Two months ago in this column, I wrote about the new Corporate Transparency Act. Don’t worry, you don’t need to dig that issue out from the bottom of the birdcage, I’ll summarize it here.
Starting next year, nearly every Limited Liability Company (LLC for short) and corporation, other than the really big ones, will have to periodically file reports with the federal government, showing among other things the ownership of the entity. They exempted the big companies, but not the small ones. If you have, say, a small LLC to hold your rental property, or a one-owner corporation you use for your ‘side hustle’, you have to file electronic reports with FinCEN. And there are very serious criminal penalties and fines for failing to do so.
With that in mind, you might be wondering whether it makes sense to create an LLC in the first place or, for that matter, to continue one that you already have. Should you close it down? Should you keep the business in your own name as a sole proprietorship?
Let’s think this through.
First of all, you should be aware that most of the information the Feds will be collecting, is already required for corporations and LLC’s in Alaska. If you have either of these types of entity, the state of Alaska requires you to file a report, every two years, which includes the identity of the shareholders (with an LLC those are called “members”). Anybody who has a computer can look that up online. Granted the federal requirements will go a little beyond that, but the biggest thing that a lot of people are concerned about keeping private, the ownership of the business, is already public information in Alaska.

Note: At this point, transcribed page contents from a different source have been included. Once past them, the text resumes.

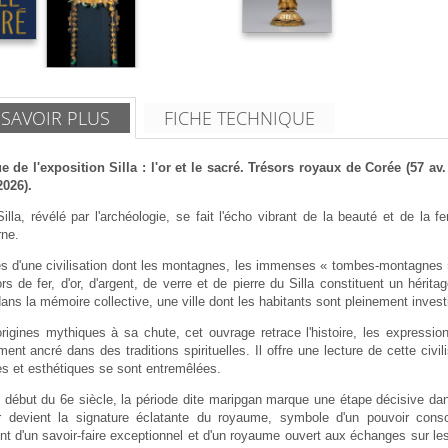
 SAVOIR PLUS
FICHE TECHNIQUE
e de l'exposition Silla : l'or et le sacré. Trésors royaux de Corée (57 av
2026).
Silla, révélé par l'archéologie, se fait l'écho vibrant de la beauté et de la
ne.
es d'une civilisation dont les montagnes, les immenses « tombes-montagnes »,
rs de fer, d'or, d'argent, de verre et de pierre du Silla constituent un hér
s la mémoire collective, une ville dont les habitants sont pleinement investi
igines mythiques à sa chute, cet ouvrage retrace l'histoire, les expression
ent ancré dans des traditions spirituelles. Il offre une lecture de cette civi
es et esthétiques se sont entremêlées.
début du 6e siècle, la période dite maripgan marque une étape décisive dans l
r devient la signature éclatante du royaume, symbole d'un pouvoir con
t d'un savoir-faire exceptionnel et d'un royaume ouvert aux échanges sur les r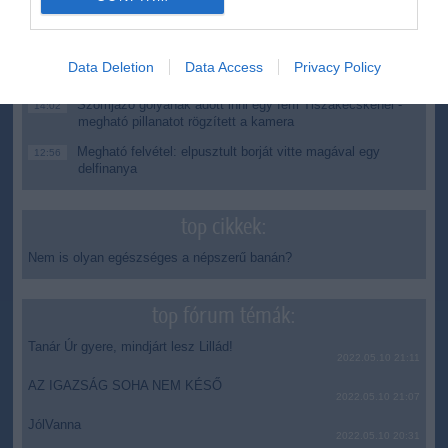
Második világháborús német katonai motorkerékpár
18:37
bukkant elő a Dunából
A Tisza-frakció kezdeményezte, hogy jövő kedden legyen
16:12
Data Deletion
Data Access
Privacy Policy
az államfőválasztás
Szomjazó gólyának adott inni egy férfi Tiszakécskénél -
14:02
megható pillanatot rögzített a kamera
Megható felvétel: elpusztult borját vitte magával egy
12:56
delfinanya
top cikkek:
Nem is olyan egészséges a népszerű banán?
top fórum témák:
Tanár Úr gyere, mindjárt lesz Lillád!
2022.05.10 21:11
AZ IGAZSÁG SOHA NEM KÉSŐ
2022.05.10 21:07
JólVanna
2022.05.10 20:31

Also the federal government promises that they will keep all of this information confidential and only use it for legitimate law enforcement purposes. Of course if you have been around for a while, you can probably remember any number of cases where someone’s confidential information—tax returns for example—was released by some government employee for political purposes.
But you have to balance that against the purpose for which you might need that entity.
Here’s an example of how an LLC works: let us imagine that you have a rental property. It is a duplex in Anchorage, worth about $500,000. On the advice of someone you trust (your attorney, accountant, brother-in-law, or whoever) you create an LLC, and deed the property into the LLC.
Years pass, and then one day a tragedy happens. Your tenant’s teenage daughter trips on a nail that was sticking out at the top of the stairs, and tumbles down. She was a pretty cheerleader with a scholarship to Bryn Mawr in her pocket, and now she is paraplegic. She sues for negligence, and a sympathetic jury gives her a judgment for $10 million.
The problem is, you only have $2 million insurance coverage on the property. The insurance company hands over a check for the “policy limits” and walks away. You hand over the title to the property, which was worth $500,000. And you try to walk away too —but not so fast.
The plaintiff has now collected $2.5 million on a $10 million judgment, and her lawyers would really like to get the other $7.5 million. After all, they are on a contingency fee and they get paid 1/3 of what they collect. So the plaintiff’s lawyers now file motions with the court to allow them to “pierce the corporate veil” as they call it. If they are successful, they can get at the rest of your assets, which would mean you lose your home, investments, cars, other rental properties, and pretty much everything else you own (except IRA’s, which are protected).
But as long as you properly managed the LLC, they won’t be successful. Yes, you will lose the duplex that is in the LLC, but you won’t lose the rest of your life savings. Of course if you have been sloppy with the LLC, that is another story. I have seen a lot of these situations where someone has set up the entity, but then pretty much ignored it after that. They mixed business expenses with personal expenses, didn’t keep proper records, didn’t file biennial reports, and so forth. In those cases the judge will often let the plaintiff’s lawyers get at the personal assets. But not if you’ve been careful.
So what it comes down to, is a balance. If you create an LLC or corporation, you’ll have to file paperwork with the state and federal governments, and there will be a bit more bookkeeping than you would have had otherwise. But if you don’t, and something goes wrong within that business, you could lose everything.
To LLC or not to LLC, that is the question.
Kenneth Kirk is an Anchorage estate planning lawyer. Nothing in this article should be taken as legal advice for a specific situation; for specific advice you should consult a professional who can take all the facts into account. I usually include a clever bon mot here to get you to read this last paragraph, but there’s a writer’s strike on.